Though the US and European corporations used to dominate worldwide electronics, it may be tough to picture today. The West dominated in new technology and generated the most sophisticated chips worldwide for much of the 20th century. But things had evolved by the 1990s.

Japanese companies had jumped ahead, producing chips cheaper and more powerful than those produced abroad. Fast forward to now, and almost all the world’s chip manufacturing occurs in Asia; the US and Europe both account for less than 10% of the worldwide supply.

Almost all the world’s chip manufacture occurs in Asia; the US and Europe both account for less than 10% of the worldwide supply.

There are benefits and drawbacks, nevertheless, associated with Asia’s digital hegemony. While massive economies of scale have helped to lower prices, governments outside the area are becoming more concerned about industry concentration in this age of decoupling and de-risking. Global leaders are not blind to the hazards of having most of the world’s innovative chips produced in Taiwan, an economy seen as a renegade province by China.
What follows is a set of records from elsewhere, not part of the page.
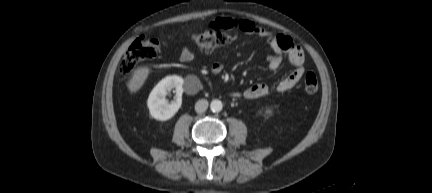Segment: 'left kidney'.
I'll use <instances>...</instances> for the list:
<instances>
[{
  "label": "left kidney",
  "mask_w": 432,
  "mask_h": 193,
  "mask_svg": "<svg viewBox=\"0 0 432 193\" xmlns=\"http://www.w3.org/2000/svg\"><path fill=\"white\" fill-rule=\"evenodd\" d=\"M266 114H268V115H272V114H273V110H272V109H267V110H266Z\"/></svg>",
  "instance_id": "5707ae66"
}]
</instances>
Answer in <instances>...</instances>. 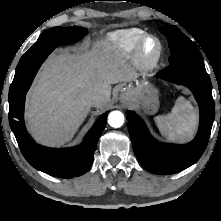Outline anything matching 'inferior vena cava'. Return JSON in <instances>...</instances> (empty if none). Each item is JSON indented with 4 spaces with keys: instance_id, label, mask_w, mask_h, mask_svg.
Returning a JSON list of instances; mask_svg holds the SVG:
<instances>
[{
    "instance_id": "inferior-vena-cava-1",
    "label": "inferior vena cava",
    "mask_w": 221,
    "mask_h": 221,
    "mask_svg": "<svg viewBox=\"0 0 221 221\" xmlns=\"http://www.w3.org/2000/svg\"><path fill=\"white\" fill-rule=\"evenodd\" d=\"M100 95L96 92H92L87 96V103L90 106H96L100 102Z\"/></svg>"
}]
</instances>
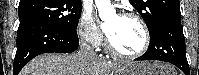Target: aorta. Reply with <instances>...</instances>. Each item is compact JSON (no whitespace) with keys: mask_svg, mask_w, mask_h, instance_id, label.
I'll return each mask as SVG.
<instances>
[{"mask_svg":"<svg viewBox=\"0 0 199 75\" xmlns=\"http://www.w3.org/2000/svg\"><path fill=\"white\" fill-rule=\"evenodd\" d=\"M95 2L99 11V16L103 21H108L116 16V11L110 0H95Z\"/></svg>","mask_w":199,"mask_h":75,"instance_id":"aorta-1","label":"aorta"}]
</instances>
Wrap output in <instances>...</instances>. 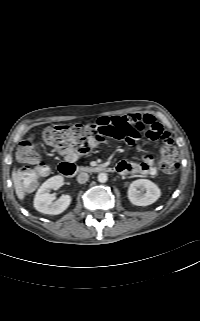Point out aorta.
<instances>
[{
    "label": "aorta",
    "instance_id": "aorta-1",
    "mask_svg": "<svg viewBox=\"0 0 200 321\" xmlns=\"http://www.w3.org/2000/svg\"><path fill=\"white\" fill-rule=\"evenodd\" d=\"M108 180V176L106 173H99L98 174V181L100 183H105Z\"/></svg>",
    "mask_w": 200,
    "mask_h": 321
}]
</instances>
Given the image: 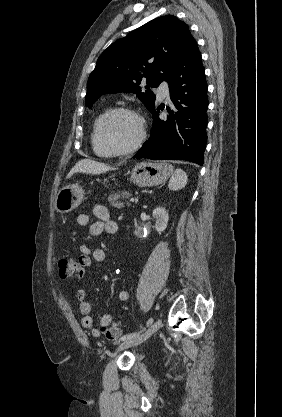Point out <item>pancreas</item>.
I'll return each mask as SVG.
<instances>
[{"label": "pancreas", "mask_w": 282, "mask_h": 417, "mask_svg": "<svg viewBox=\"0 0 282 417\" xmlns=\"http://www.w3.org/2000/svg\"><path fill=\"white\" fill-rule=\"evenodd\" d=\"M130 196H132V194L131 192H128V190H118V192L112 190V194L108 196V200L111 206H117V209H121V206H125V202L127 206H130V202L127 200ZM123 200H125V202H123Z\"/></svg>", "instance_id": "cf45deb5"}]
</instances>
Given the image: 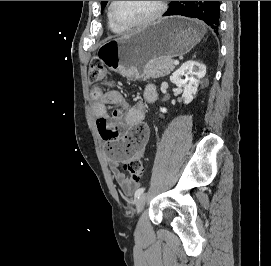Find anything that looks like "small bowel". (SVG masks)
<instances>
[{
	"mask_svg": "<svg viewBox=\"0 0 271 266\" xmlns=\"http://www.w3.org/2000/svg\"><path fill=\"white\" fill-rule=\"evenodd\" d=\"M144 101L129 106L115 89L103 91L99 86L91 88L92 111L101 138L106 143L112 175L125 194H131L138 182L129 179L120 170L122 162L142 158L148 141L149 130L144 123L146 104L156 100L153 86L144 90ZM108 105L114 106L109 116Z\"/></svg>",
	"mask_w": 271,
	"mask_h": 266,
	"instance_id": "1",
	"label": "small bowel"
}]
</instances>
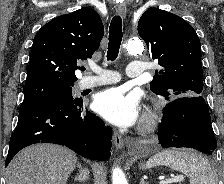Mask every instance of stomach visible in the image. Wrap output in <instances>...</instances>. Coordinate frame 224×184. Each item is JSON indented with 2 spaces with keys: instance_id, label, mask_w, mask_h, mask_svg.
Wrapping results in <instances>:
<instances>
[{
  "instance_id": "1",
  "label": "stomach",
  "mask_w": 224,
  "mask_h": 184,
  "mask_svg": "<svg viewBox=\"0 0 224 184\" xmlns=\"http://www.w3.org/2000/svg\"><path fill=\"white\" fill-rule=\"evenodd\" d=\"M140 168H141V169H146L145 164H142V163H141V164H140Z\"/></svg>"
}]
</instances>
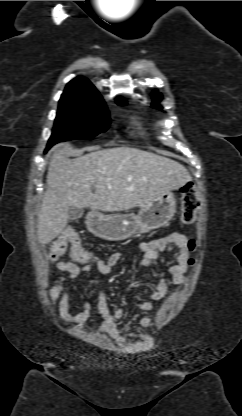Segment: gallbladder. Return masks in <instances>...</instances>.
Segmentation results:
<instances>
[{"mask_svg": "<svg viewBox=\"0 0 242 416\" xmlns=\"http://www.w3.org/2000/svg\"><path fill=\"white\" fill-rule=\"evenodd\" d=\"M83 215V209L74 207V206H70L68 208V217L70 220H78L79 218H81Z\"/></svg>", "mask_w": 242, "mask_h": 416, "instance_id": "obj_1", "label": "gallbladder"}]
</instances>
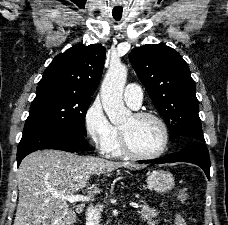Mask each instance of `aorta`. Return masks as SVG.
I'll use <instances>...</instances> for the list:
<instances>
[{"mask_svg": "<svg viewBox=\"0 0 228 225\" xmlns=\"http://www.w3.org/2000/svg\"><path fill=\"white\" fill-rule=\"evenodd\" d=\"M128 68L125 64L110 62L101 86V100L112 125H123L132 113L126 108L122 98Z\"/></svg>", "mask_w": 228, "mask_h": 225, "instance_id": "762f6f07", "label": "aorta"}]
</instances>
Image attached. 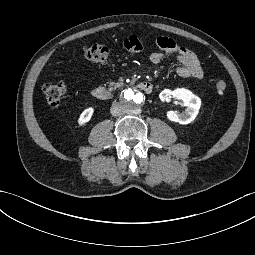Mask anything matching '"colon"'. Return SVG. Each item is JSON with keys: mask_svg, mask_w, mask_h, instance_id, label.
Masks as SVG:
<instances>
[{"mask_svg": "<svg viewBox=\"0 0 255 255\" xmlns=\"http://www.w3.org/2000/svg\"><path fill=\"white\" fill-rule=\"evenodd\" d=\"M123 48L129 54H137L146 50V46L136 36L127 37L123 42ZM84 54L87 59L97 63H107L113 56L112 51L101 44L85 47ZM215 89L218 93H223L226 90L225 81L218 80L215 83ZM42 91L47 103L50 106H57L66 92V85L63 82H48L43 85Z\"/></svg>", "mask_w": 255, "mask_h": 255, "instance_id": "1", "label": "colon"}]
</instances>
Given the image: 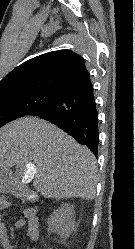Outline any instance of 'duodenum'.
<instances>
[{"label":"duodenum","mask_w":135,"mask_h":249,"mask_svg":"<svg viewBox=\"0 0 135 249\" xmlns=\"http://www.w3.org/2000/svg\"><path fill=\"white\" fill-rule=\"evenodd\" d=\"M21 197L30 201H36V195L34 192L28 189H21Z\"/></svg>","instance_id":"obj_1"}]
</instances>
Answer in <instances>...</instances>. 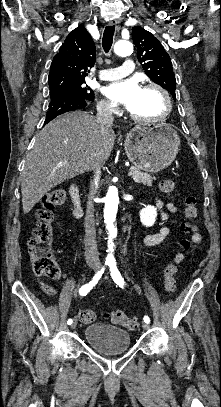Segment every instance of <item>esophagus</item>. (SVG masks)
<instances>
[{"instance_id":"esophagus-1","label":"esophagus","mask_w":221,"mask_h":407,"mask_svg":"<svg viewBox=\"0 0 221 407\" xmlns=\"http://www.w3.org/2000/svg\"><path fill=\"white\" fill-rule=\"evenodd\" d=\"M118 23H119L118 20H112V21L109 22V25H110V26H117Z\"/></svg>"}]
</instances>
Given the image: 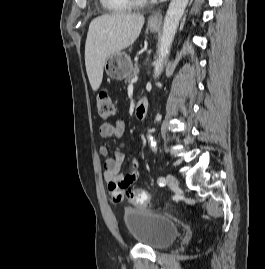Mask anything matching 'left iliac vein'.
I'll use <instances>...</instances> for the list:
<instances>
[{
    "label": "left iliac vein",
    "mask_w": 265,
    "mask_h": 269,
    "mask_svg": "<svg viewBox=\"0 0 265 269\" xmlns=\"http://www.w3.org/2000/svg\"><path fill=\"white\" fill-rule=\"evenodd\" d=\"M167 184L172 189H177L179 187L178 179L172 174L167 175Z\"/></svg>",
    "instance_id": "1"
}]
</instances>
Only heightened these worries are pandemic-era chip shortages and China’s significant increase in domestic semiconductor output. China has been making gains at the cheap end of the market and has for years pushed to enter the chips business.

Driven by geopolitical conflict and supply constraints, governments are increasing semiconductor manufacturing and providing subsidies to encourage top chipmakers to build plants within their borders. Complementing loans, guarantees, and tax credits, the US CHIPS and Science Act pledges $39 billion in grants for chipmakers.

The US CHIPS and Science Act pledges $39 billion in grants for chipmakers.

The European Union has its multibillion-dollar project across the water to increase industrial capability. Rising economies like Saudi Arabia and India also want to break through.

Moving semiconductor supply chains is no mean achievement. Decades of centralizing have solidified Asia’s indisputable center for semiconductor manufacture. For high-end semiconductors, which are crucial for artificial intelligence uses, Taiwan’s TSMC and South Korea’s Samsung Electronics dominate the market. Leading the market for legacy chips, less modern but very efficient semiconductors used in everything from blenders to autos, are manufacturers in Southeast Asia.

Few nations can gather the means and drive to compete in a time when new high-end chip facilities often cost north of $10 billion. Should any nation recover any market share, it is the United States. America still has major manufacturing capability and chipmaking knowledge.

Taiwan’s TSMC and South Korea’s Samsung Electronics dominate the market for high-end semiconductors.

It has also been particularly successful in drawing in innovative chipmakers. For instance, TSMC is developing a plant in Arizona hoping to generate next-generation semiconductors in a few years. Most crucially, Washington has been the least shy about devoting the funds needed to bring about it.

Still, even the United States cannot entirely do it by itself. New chipmaking facilities will require imported Asian goods, Japanese and European gear, or both. At least for the foreseeable future, US-made chips will also continue to be imported into Asia for assembly, testing, and packaging. And that just after manufacturing starts: TSMC’s Arizona facility has already experienced many delays.

What then has the industry ahead of it? A complete exodus of chip manufacturers from Asia seems implausible for all the forces altering global supply networks. Western factories under development largely help to diversify production bases and strengthen supply networks against shocks. Still, there is a price involved. Longer supply channels and more redundancy will entail lesser margins and more expenses.

Moving semiconductor supply chains is no mean achievement. Decades of centralizing have solidified Asia’s indisputable center for semiconductor manufacture.

Furthermore, adding to this is separating supplier chains. Supply chains will become increasingly segmented, and prices will rise as nations try to protect vital chipmaking capability and knowledge. Working with partners, the US is limiting the sale of essential technology and chipmaking equipment to China New foreign investment seems to be moving away from the nation.

It is not certain whether these initiatives will be successful. Isolation might force China to boost its own efforts at chip value chain elevation. Eventually, after all, necessity is the mother of innovation. And at an eye-watering $142 billion, estimates by the Washington-based Semiconductor Industry Association show China’s own chips drive surpasses expenditure by Western governments.